PolyMet and Twin Metals mining projects. Dayton clarified his stance toward two significant mining projects that are pending for a jobs-seeking Iron Range.

He penned a commentary for the Mesabi Daily News distinguishing between the PolyMet Mining proposal near Hoyt Lakes and a separate Twin Metals venture that would seeks to extract precious metals deposits closer to the Boundary Waters Canoe Area.

Dayton drew some criticism on the Iron Range for declaring his objection to exploration leases for Twin Metals, but said he's still neutral on the proposed PolyMet copper-nickel mine that has reached the permit application stage. "But I am saying that unlike Twin Metals I'm not going to block or thwart or delay that process," he said.

MNsure hassles. The latest problem with MNsure also got some attention, namely tardy distribution of essential tax forms for thousands people who buy insurance through the health insurance exchange.

Republicans said Dayton and MNsure owe worried customers an apology or more for holding up their tax filing. Dayton, on the spot, endorsed a GOP suggestion that his Revenue commissioner seek preemptive extension from the IRS until everything gets ironed out.

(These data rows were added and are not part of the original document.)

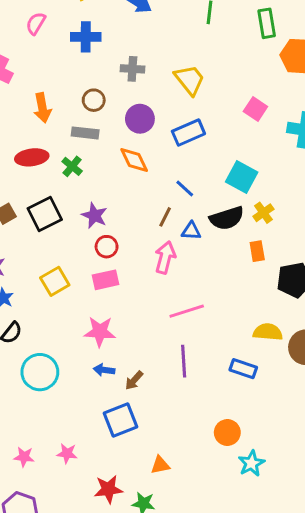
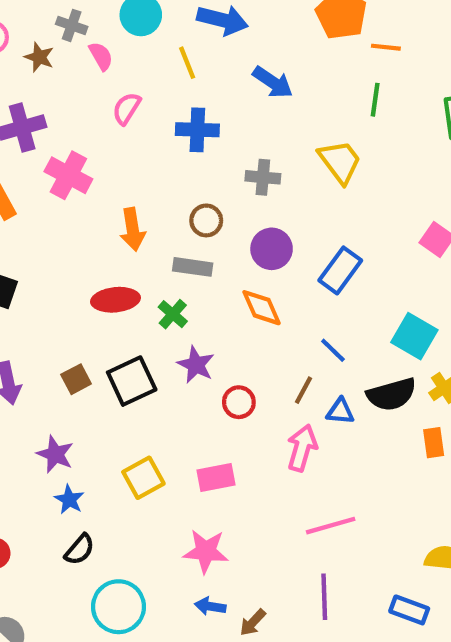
yellow trapezoid: (190, 80) -> (340, 162), moved
blue rectangle: (188, 132) -> (340, 270), turned -32
purple star: (94, 215) -> (196, 365), moved
red circle: (107, 247) -> (239, 402), moved

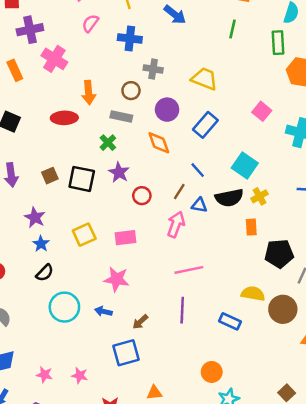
yellow trapezoid: (340, 162) -> (204, 79), moved, turned -36
gray cross: (263, 177) -> (153, 69), moved
red ellipse: (115, 300) -> (64, 118), moved
black square: (132, 381) -> (82, 179), turned 32
blue arrow: (210, 606) -> (103, 311), moved

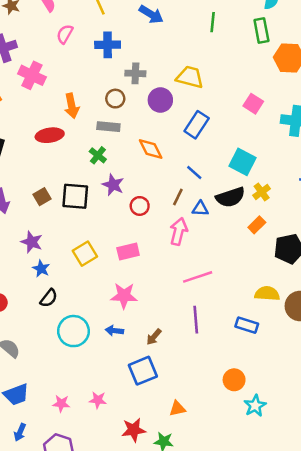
purple circle: (167, 110) -> (160, 100), moved
orange rectangle: (251, 227) -> (257, 225), turned 56

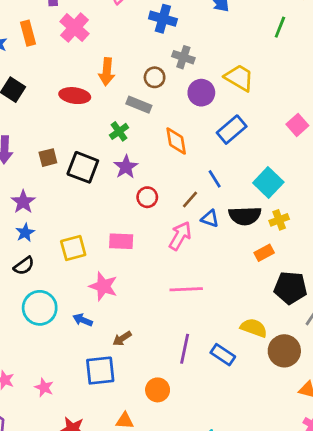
yellow square: (85, 254) -> (73, 248), moved
purple line: (196, 320) -> (185, 349), moved
orange circle: (234, 380) -> (158, 390), moved

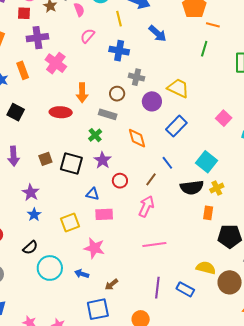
blue triangle: (210, 219) -> (93, 194), moved
orange rectangle: (264, 253) -> (208, 213), turned -48
black semicircle: (24, 266) -> (30, 248), moved

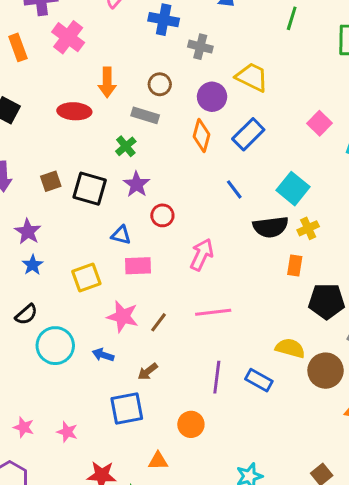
gray cross: (136, 77) -> (200, 47), moved
orange diamond: (137, 138) -> (202, 136), moved, turned 30
brown line: (151, 179) -> (159, 322), moved

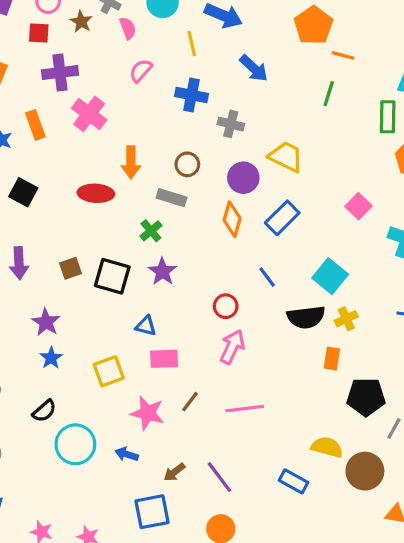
red circle: (162, 215) -> (226, 306), moved
brown line: (159, 322) -> (190, 402), moved
purple line: (217, 377) -> (219, 477), moved, turned -44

But Dayton wasn't hiding his own frustration with the three-year-old MNsure, which he helped launch. "I apologize to the people of Minnesota who have been affected by this. We're past the point where MNsure is a startup. ... I believe this snag should have been anticipated."

Transgender bathroom bill. Dayton vented about a GOP-sponsored bill restricting bathroom use for transgender people to ones matching their biologically defined sex at birth, saying he is appalled by their "pandering to their extreme base. They're wrong on the issue and wrong on the morality of it."

He also took after Republicans for not passing a standalone bill for Iron Range unemployment assistance.

Before departing and after his sharp critiques, Dayton lamented recurring problems working with Republicans -- on the unemployment issue and more.

"Politics trumps personality or personal relations in almost every instance I can remember. That's why we're all here," he said. "I absolutely reject any implication that it's something I could do or something I have done to cause this impasse."